What could he do? It was ridiculous, really, to overreact like this to Nell’s increasingly high-handed, almost dismal behaviour. He had always known that Nell had her own life, and she would continue to do so. He couldn’t imagine anything worse than having a wife who simply kept house and bought clothes and gave dinner parties. Jillie had an important career, of course – no, Julius, don’t start thinking about Jillie. She belonged in the past – this awful, sickly, coffee-tainted misery was about Nell, not Jillie. Although exactly what about her was making him miserable, he couldn’t quite work out.
He decided to go for a drive; driving always helped him to think. He climbed into the Bentley and set off southwards across London, down through Regent’s Park; winding down his window as he always did, the better to hear the strange medley of noises coming from the zoo, the roars and high-pitched screeches.
It was a beautiful day and he had no idea where he was going, but found himself driving across Putney Bridge, and thence onto the A30, and eventually into Guildford and then out again up onto the Hog’s Back: where he stopped with a lurch of his heart, for it was one of the Sunday drives he had done with Jillie, and he had managed to park in almost exactly the same place.
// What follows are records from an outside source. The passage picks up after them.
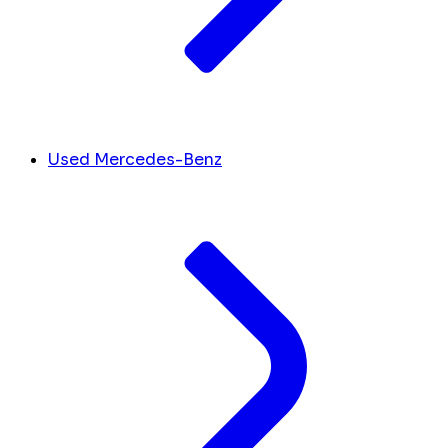
Used Mercedes-Benz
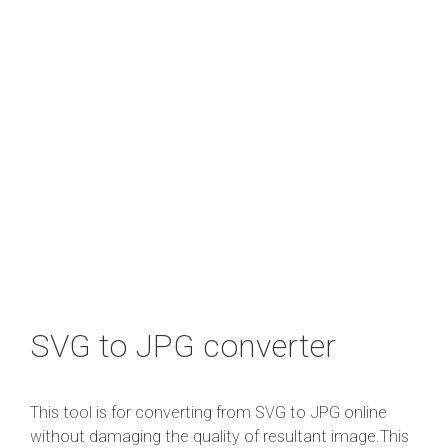
SVG to JPG converter
This tool is for converting from SVG to JPG online
without damaging the quality of resultant image.This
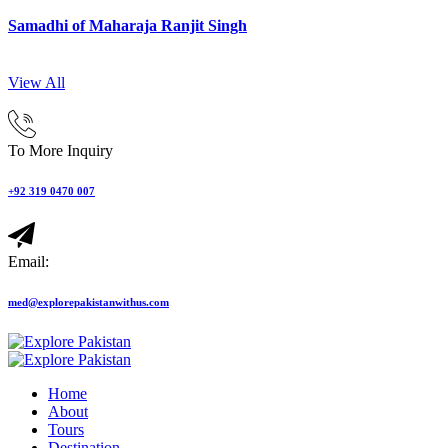
Samadhi of Maharaja Ranjit Singh
View All
To More Inquiry
+92 319 0470 007
Email:
med@explorepakistanwithus.com
Home
About
Tours
Destination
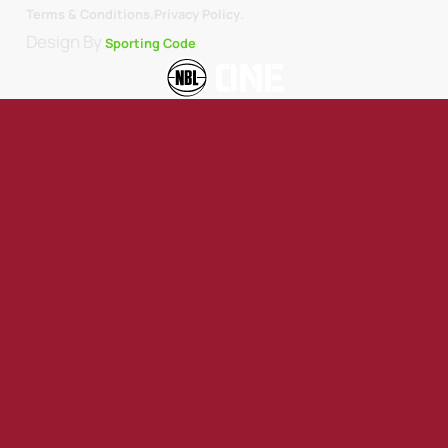
.
Terms & Conditions.
Privacy Policy
Design By
Sporting Code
He suddenly saw Jillie absolutely clearly, her long straight brown hair, her green eyes, her narrow face with its high cheekbones, her slender body. He could hear her now too, her light, very clear voice, her delicious laugh. God, Julius, just stop it, you’re hallucinating, get back to reality – you need to see Nell, actually see her, remind yourself about her. You’re going to marry Nell, you want to marry Nell – yes, you do. He got back into the car, turned it round and retraced his steps, made for Nell’s house in Kensington.
‘Diana, it’s me. Leo Bennett.’
‘Ah! Would that be the Leo Bennett, three times divorced, no current girlfriend – married, devoted girlfriend presently sobbing into her lace-trimmed hanky?’
‘Diana—’
‘Because I have absolutely no interest in the latter, I’m so sorry.’
She put the phone down; it rang again immediately.
‘Leo, you must be either deaf or very stupid.’
‘I’m not deaf, but possibly – probably – very stupid. Look – could I come and see you later, say around six? I really can explain. And I so want to see you. Oh, and Celia doesn’t have any lace-trimmed hankies. Just embroidered.’
It was that last that made her relent. He was funny and she liked funny men. Maybe there was some kind of satisfactory explanation – although it was hard to think what.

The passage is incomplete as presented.